Euro Millions is one of the biggest lottery games in the world, with no less than nine European countries participating. The Euro Millions draw itself takes place every Tuesday and Friday and the game boasts a minimum jackpot of €15 million.
The Euro Millions Lottery was launched on Friday 13 February, 2004 by three founding nations – France, Spain and the United Kingdom. Within a matter of months another six Euro Millions countries got involved, namely Austria, Belgium, Ireland, Luxembourg, Portugal and Switzerland. The Euro Millions Lottery matrix changed on 10 May 2011, from a 5/50 and 2/9 to a 5/50 and 2/11, along with the addition of a new prize tier.
The Euro Millions game itself is easy to play.

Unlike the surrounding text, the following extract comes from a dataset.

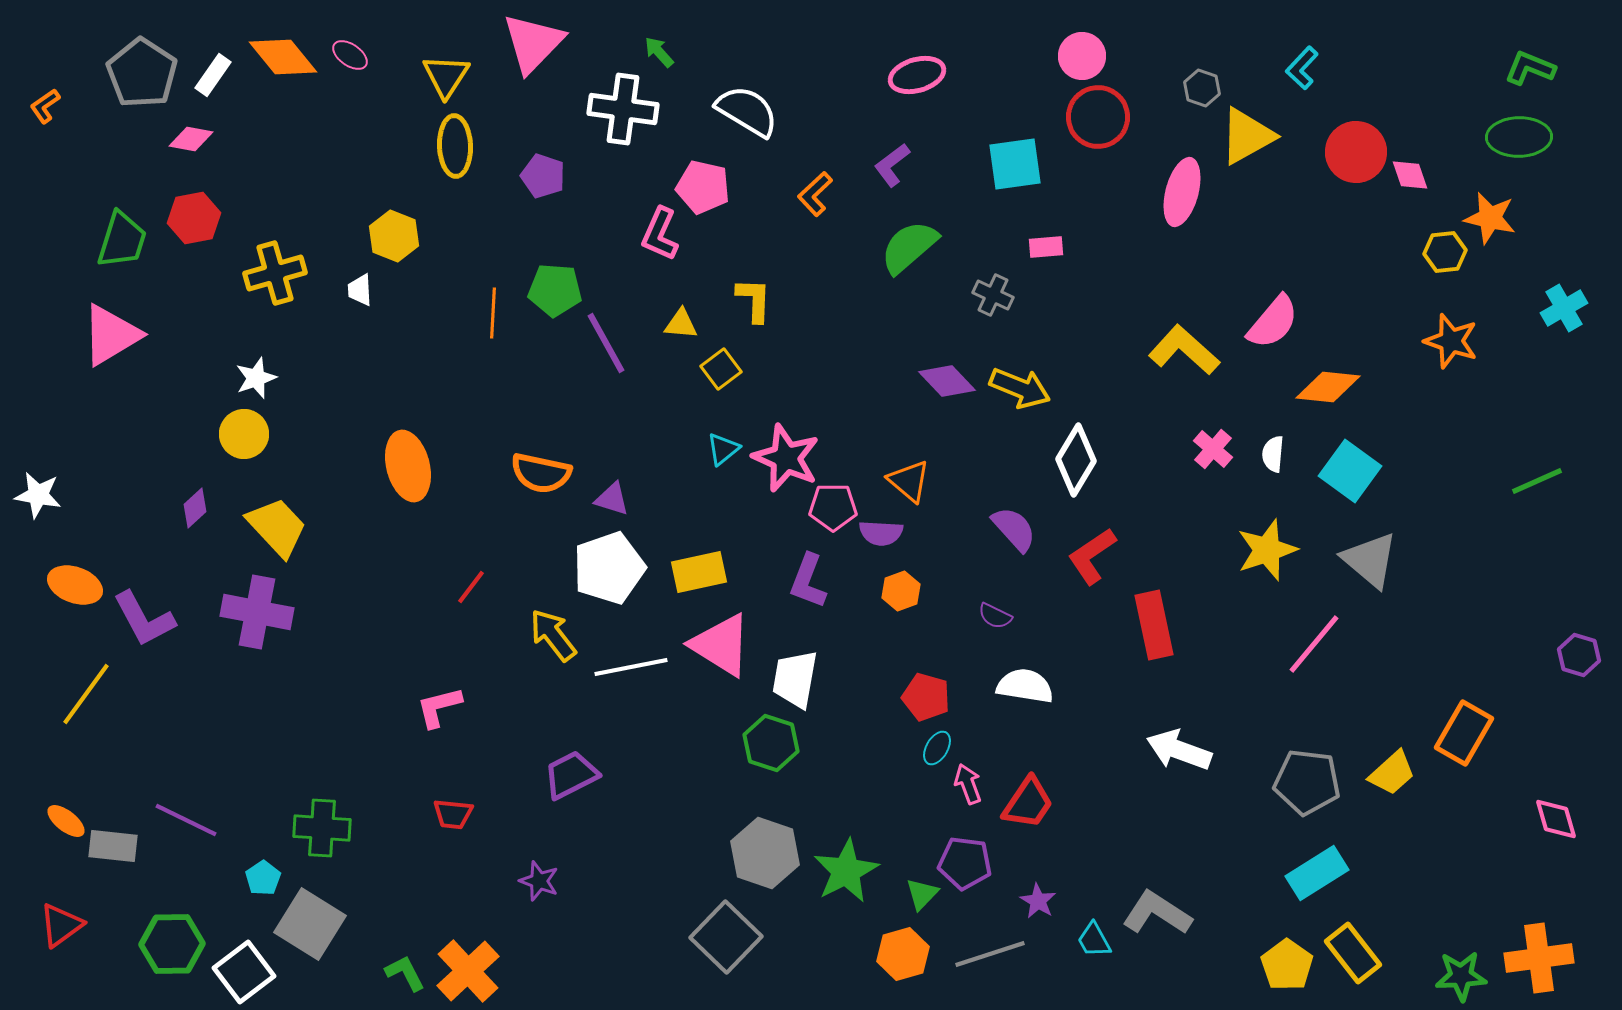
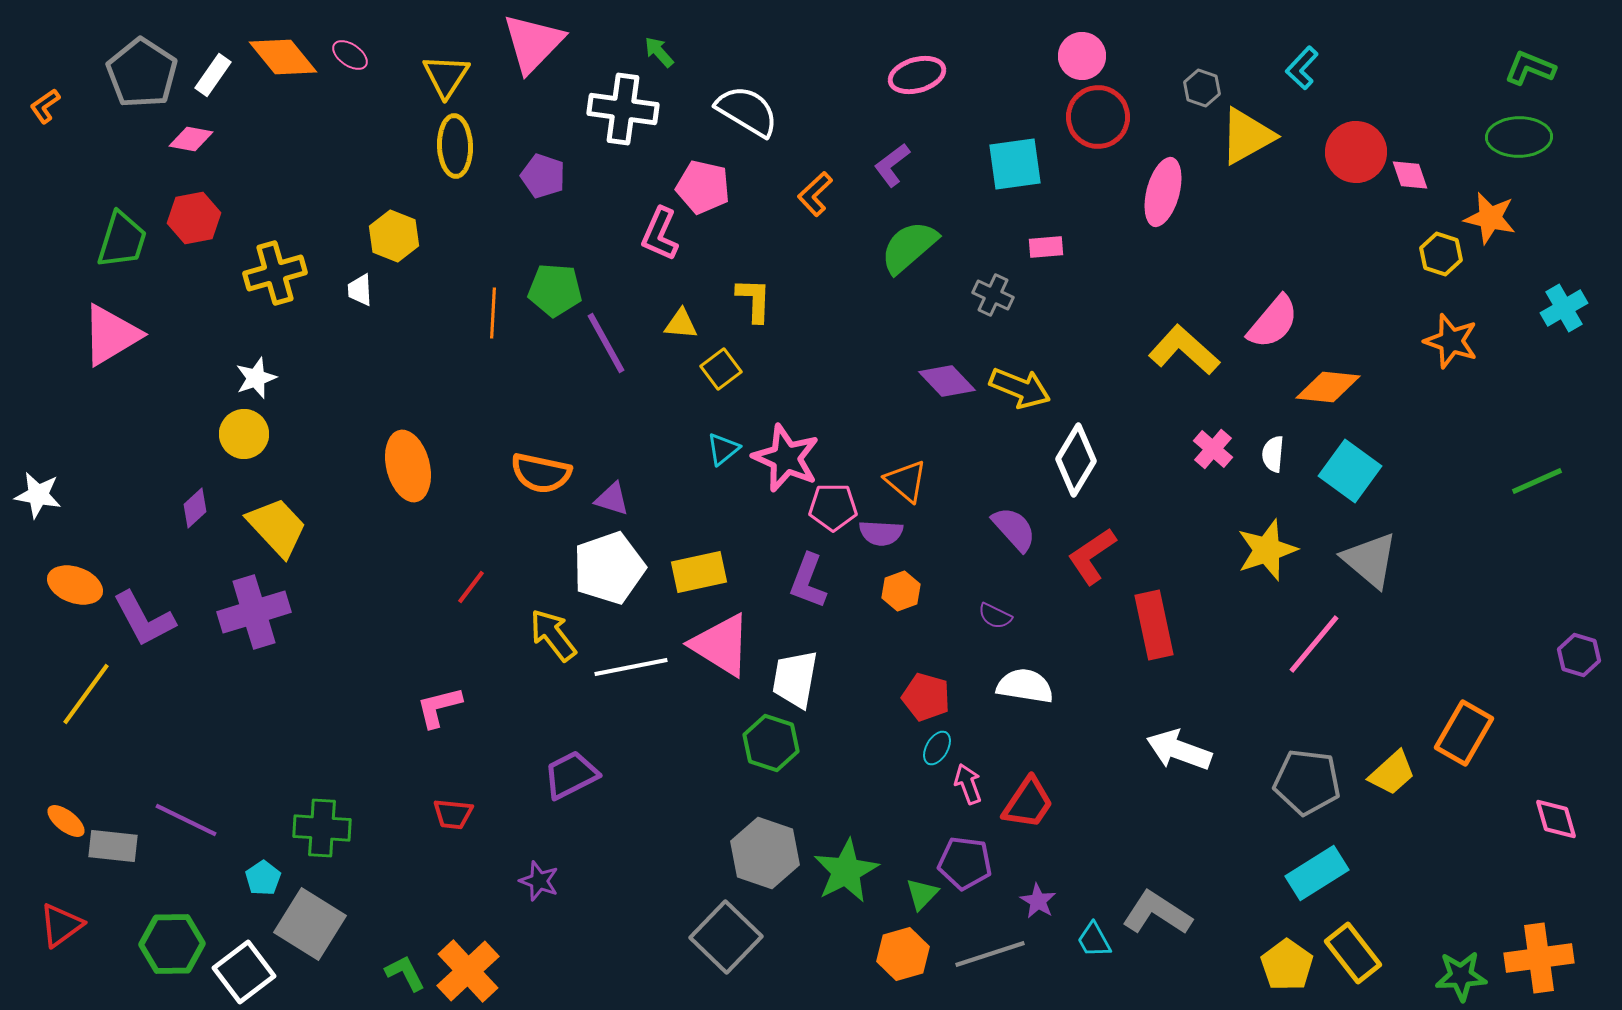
pink ellipse at (1182, 192): moved 19 px left
yellow hexagon at (1445, 252): moved 4 px left, 2 px down; rotated 24 degrees clockwise
orange triangle at (909, 481): moved 3 px left
purple cross at (257, 612): moved 3 px left; rotated 28 degrees counterclockwise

Euro Millions Participants need to select five numbers from the range 1 to 50 and two supplementary numbers (referred to as Lucky Stars) from the range 1 to 11. Euro Millions Players have to match all five main numbers and both Lucky Stars to win the jackpot.
The odds of winning the Euro Millions jackpot are 1 in 116,531,800, so it sometimes happens that nobody wins it outright. In that event the Euro Millions jackpot is rolled over and added to the jackpot fund for the next Euro Millions draw.
This rollover principle has created some staggering Euro Millions jackpots in the past, and the biggest Euro Lottery jackpot of all was €185 million, a sum created after the jackpot was not reached following 13 consecutive rollovers. This happened two weeks running in July 2011 and was not won in the first week. Following rules implemented in March 2009 that set a Jackpot Pool Cap the amount for a match 5 main and 2 Lucky Stars could not go above €185 million. For the first week there were 6 winners who matched 5 main and 1 Lucky Star and these players each took home over £3.3 / €4.5 million. On the second week Christine and Colin Weir matched 5 main numbers and 2 Lucky Stars to win the €185 million, netting a jackpot of £161,653,000 whilst eleven winners matched 5 main and 1 Lucky Star to claim the money in the prize pool over and above the Jackpot Pool Cap and take home over €2.4/£1.7 each.
More on Euro Millions Lottery
The Euro Millions rolldown facility mentioned a moment ago comes into play when there is a special superdraw that guarantees a jackpot payout, or when the Euro Millions jackpot has reached the Jackpot Pool Cap. From 6 March, 2009, the Euro Millions jackpot pool was capped at €185 million, and excess prize money previously allocated to the jackpot fund under the old rules will by allocated to winners of smaller Euro Millions prizes.
There are thirteen Euro Millions prize levels in all, and the odds of winning any prize at all are 1 in 13, so even if the jackpot eludes you, there is still a great chance that you will pick up a nice consolation prize!
Euro Millions tickets can be purchased from lottery retailers in person or you can play online. Buying Euro Millions tickets online is generally the best option because it helps you to avoid the risk of losing your ticket. As with many other lottery games, if you lose your Euro Millions lottery ticket and someone else finds it, they will be able to claim your prize, so buying Euro Millions tickets online really is the most sensible way to take part. It also allows you to play from the comfort of your own home!
Although Euro Millions is by no means the oldest lottery in the world, it is without doubt one of the biggest and most popular. In fact, Euro Millions has been so successful that it is being used as a model for an even bigger World Lottery that will be launched at some point in the future.
But that’s the future. Right now you’d find it very difficult to find any lottery that has what it takes to beat the fun, excitement and sheer profit potential of Euro Millions.